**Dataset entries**
Start of Block

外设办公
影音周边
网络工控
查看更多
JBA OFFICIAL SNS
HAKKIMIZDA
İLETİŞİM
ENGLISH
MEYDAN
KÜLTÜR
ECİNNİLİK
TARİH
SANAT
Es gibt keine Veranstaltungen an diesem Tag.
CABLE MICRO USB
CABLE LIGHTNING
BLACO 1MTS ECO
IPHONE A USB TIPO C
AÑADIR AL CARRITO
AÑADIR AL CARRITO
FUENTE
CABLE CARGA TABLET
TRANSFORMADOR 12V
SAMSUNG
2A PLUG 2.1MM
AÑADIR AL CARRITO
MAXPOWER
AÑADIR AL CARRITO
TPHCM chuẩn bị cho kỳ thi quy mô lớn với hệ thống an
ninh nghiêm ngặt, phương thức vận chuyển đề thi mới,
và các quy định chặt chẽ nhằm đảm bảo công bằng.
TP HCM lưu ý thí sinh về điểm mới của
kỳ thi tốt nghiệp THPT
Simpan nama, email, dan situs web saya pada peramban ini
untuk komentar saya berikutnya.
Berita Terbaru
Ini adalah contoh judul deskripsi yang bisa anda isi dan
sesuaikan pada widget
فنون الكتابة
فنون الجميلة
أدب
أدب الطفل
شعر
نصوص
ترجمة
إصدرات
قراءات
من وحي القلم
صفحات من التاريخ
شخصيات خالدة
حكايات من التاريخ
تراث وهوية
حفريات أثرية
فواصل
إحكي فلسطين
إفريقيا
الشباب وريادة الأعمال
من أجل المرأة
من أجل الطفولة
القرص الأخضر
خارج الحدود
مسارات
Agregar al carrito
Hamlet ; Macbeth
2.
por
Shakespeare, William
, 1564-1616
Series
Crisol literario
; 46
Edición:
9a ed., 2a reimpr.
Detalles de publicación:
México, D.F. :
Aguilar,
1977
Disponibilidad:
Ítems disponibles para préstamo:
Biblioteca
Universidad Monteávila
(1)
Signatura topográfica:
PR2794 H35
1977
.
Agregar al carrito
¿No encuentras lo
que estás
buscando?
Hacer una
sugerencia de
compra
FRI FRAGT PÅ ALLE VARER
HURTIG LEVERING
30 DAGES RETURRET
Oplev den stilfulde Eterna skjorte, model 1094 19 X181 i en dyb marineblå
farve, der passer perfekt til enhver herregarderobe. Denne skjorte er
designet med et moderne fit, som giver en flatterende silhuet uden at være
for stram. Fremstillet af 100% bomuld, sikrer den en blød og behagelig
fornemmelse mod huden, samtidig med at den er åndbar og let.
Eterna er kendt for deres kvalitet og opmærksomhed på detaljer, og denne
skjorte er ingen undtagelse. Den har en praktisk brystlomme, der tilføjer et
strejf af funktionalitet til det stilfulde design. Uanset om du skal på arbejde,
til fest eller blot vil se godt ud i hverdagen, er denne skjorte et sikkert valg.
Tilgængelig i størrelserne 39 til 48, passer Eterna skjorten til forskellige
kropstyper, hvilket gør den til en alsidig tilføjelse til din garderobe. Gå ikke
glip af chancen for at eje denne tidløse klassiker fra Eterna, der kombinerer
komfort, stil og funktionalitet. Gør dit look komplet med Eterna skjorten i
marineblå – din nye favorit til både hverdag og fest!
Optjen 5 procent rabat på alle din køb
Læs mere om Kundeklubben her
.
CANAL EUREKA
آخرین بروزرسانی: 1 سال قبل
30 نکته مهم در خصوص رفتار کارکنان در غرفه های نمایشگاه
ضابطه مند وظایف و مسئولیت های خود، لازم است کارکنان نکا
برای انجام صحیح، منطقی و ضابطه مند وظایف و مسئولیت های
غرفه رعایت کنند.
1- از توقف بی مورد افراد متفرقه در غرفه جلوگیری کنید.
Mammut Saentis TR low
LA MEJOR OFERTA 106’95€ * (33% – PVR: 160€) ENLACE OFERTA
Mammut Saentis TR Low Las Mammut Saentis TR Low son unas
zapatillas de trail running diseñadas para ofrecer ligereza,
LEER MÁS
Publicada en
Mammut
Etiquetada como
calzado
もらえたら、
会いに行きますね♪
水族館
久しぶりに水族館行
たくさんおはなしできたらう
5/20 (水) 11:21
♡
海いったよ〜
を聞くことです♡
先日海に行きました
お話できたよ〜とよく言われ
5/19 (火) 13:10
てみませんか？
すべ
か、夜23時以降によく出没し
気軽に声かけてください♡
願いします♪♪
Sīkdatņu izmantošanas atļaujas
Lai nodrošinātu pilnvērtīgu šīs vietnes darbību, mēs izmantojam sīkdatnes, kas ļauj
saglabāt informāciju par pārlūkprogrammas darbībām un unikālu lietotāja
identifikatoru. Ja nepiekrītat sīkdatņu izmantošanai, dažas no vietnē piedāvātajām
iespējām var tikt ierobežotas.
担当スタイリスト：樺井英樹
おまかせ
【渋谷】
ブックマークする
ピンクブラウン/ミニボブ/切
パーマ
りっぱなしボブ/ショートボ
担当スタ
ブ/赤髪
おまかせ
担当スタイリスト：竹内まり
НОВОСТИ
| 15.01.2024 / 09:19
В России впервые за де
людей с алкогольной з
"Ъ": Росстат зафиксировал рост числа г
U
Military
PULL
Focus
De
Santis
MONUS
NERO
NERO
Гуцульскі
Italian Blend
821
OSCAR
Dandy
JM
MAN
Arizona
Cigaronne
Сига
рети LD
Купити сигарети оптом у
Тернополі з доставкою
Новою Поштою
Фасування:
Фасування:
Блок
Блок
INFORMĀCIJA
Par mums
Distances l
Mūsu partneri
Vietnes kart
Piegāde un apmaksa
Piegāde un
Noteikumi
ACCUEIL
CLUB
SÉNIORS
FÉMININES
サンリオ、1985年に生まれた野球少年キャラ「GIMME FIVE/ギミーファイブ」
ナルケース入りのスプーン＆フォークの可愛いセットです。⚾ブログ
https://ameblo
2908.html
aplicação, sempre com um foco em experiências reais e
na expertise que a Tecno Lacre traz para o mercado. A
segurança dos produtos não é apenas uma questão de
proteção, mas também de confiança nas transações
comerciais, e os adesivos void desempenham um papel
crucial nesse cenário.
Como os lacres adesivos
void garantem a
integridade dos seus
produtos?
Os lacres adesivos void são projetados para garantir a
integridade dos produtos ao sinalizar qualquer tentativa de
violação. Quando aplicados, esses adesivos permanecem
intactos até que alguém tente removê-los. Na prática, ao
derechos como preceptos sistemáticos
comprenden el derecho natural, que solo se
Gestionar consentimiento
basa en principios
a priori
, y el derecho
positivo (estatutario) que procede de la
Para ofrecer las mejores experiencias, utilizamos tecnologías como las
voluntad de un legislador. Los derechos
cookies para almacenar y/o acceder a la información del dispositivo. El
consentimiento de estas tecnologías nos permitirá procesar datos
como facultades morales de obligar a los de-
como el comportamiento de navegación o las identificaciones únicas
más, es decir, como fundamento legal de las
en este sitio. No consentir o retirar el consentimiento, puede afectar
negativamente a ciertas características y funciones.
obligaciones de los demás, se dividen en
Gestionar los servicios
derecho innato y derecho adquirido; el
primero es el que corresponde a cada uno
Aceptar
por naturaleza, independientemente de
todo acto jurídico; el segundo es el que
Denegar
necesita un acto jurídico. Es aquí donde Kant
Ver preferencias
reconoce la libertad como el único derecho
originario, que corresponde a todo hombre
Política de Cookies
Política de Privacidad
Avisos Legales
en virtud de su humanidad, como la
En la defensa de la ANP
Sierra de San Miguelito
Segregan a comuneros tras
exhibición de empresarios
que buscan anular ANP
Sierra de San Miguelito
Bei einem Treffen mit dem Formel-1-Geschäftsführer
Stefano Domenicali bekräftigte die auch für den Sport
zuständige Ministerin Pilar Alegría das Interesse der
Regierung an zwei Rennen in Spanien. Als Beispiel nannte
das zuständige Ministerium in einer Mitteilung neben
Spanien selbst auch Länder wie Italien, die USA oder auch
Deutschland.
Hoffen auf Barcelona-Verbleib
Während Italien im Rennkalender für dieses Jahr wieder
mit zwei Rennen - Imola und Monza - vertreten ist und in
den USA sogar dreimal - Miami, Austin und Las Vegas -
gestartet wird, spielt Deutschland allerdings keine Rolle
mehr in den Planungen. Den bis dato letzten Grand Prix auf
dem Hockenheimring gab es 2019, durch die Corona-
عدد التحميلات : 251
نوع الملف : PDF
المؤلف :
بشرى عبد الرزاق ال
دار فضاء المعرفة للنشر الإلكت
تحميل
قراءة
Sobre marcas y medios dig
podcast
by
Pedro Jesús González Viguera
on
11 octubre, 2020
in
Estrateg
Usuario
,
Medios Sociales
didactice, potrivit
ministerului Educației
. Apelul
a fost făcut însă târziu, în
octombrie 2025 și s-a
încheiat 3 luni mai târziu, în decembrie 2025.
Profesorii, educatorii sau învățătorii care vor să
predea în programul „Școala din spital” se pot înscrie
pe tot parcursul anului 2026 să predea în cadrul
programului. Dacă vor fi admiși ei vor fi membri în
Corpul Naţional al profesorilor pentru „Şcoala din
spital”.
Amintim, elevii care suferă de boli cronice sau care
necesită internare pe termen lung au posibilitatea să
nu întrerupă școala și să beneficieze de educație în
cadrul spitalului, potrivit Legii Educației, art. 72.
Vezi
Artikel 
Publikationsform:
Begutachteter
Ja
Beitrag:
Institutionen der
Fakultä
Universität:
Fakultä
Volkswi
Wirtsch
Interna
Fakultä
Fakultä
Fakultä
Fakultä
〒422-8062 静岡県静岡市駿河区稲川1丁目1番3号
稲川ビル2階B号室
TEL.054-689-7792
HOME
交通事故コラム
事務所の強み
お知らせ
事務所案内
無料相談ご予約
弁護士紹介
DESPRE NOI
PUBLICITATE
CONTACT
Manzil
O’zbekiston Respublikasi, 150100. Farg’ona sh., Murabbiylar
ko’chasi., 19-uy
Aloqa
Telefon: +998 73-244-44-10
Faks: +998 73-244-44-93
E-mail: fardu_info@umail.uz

End of Block

**WHAT THE EXERCISE ASKS**
Restate word for word only the lines above from the line containing "نوع الملف : PDF" to the line containing "Amintim, elevii care", both of them included.

**OUTPUT OF THE EXERCISE**
نوع الملف : PDF
المؤلف :
بشرى عبد الرزاق ال
دار فضاء المعرفة للنشر الإلكت
تحميل
قراءة
Sobre marcas y medios dig
podcast
by
Pedro Jesús González Viguera
on
11 octubre, 2020
in
Estrateg
Usuario
,
Medios Sociales
didactice, potrivit
ministerului Educației
. Apelul
a fost făcut însă târziu, în
octombrie 2025 și s-a
încheiat 3 luni mai târziu, în decembrie 2025.
Profesorii, educatorii sau învățătorii care vor să
predea în programul „Școala din spital” se pot înscrie
pe tot parcursul anului 2026 să predea în cadrul
programului. Dacă vor fi admiși ei vor fi membri în
Corpul Naţional al profesorilor pentru „Şcoala din
spital”.
Amintim, elevii care suferă de boli cronice sau care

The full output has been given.